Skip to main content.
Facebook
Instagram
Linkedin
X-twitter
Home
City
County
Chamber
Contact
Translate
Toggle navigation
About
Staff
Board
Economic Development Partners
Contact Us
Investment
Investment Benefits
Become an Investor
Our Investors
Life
□ □ □ □ □ □ □
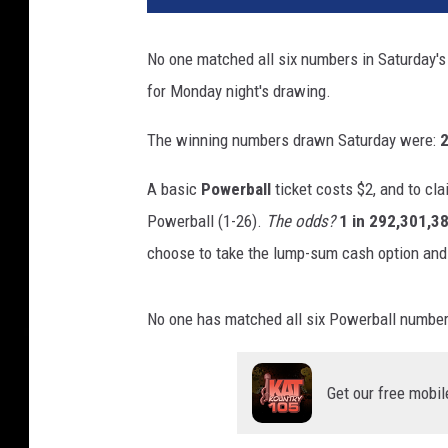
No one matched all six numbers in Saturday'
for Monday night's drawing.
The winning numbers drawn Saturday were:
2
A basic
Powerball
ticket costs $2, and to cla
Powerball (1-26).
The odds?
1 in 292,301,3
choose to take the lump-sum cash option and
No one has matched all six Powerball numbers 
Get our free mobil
□ □ □ □ □ □ □
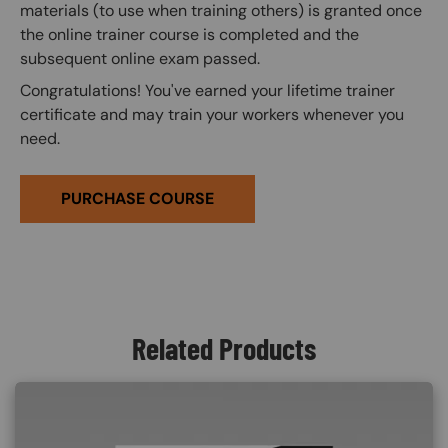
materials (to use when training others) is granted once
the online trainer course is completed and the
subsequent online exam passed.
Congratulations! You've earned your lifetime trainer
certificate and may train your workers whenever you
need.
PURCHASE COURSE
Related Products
□ □ □ □ □ □ □
For every line of the entries above that holds "online", add one to a tally, and report only the final count.

2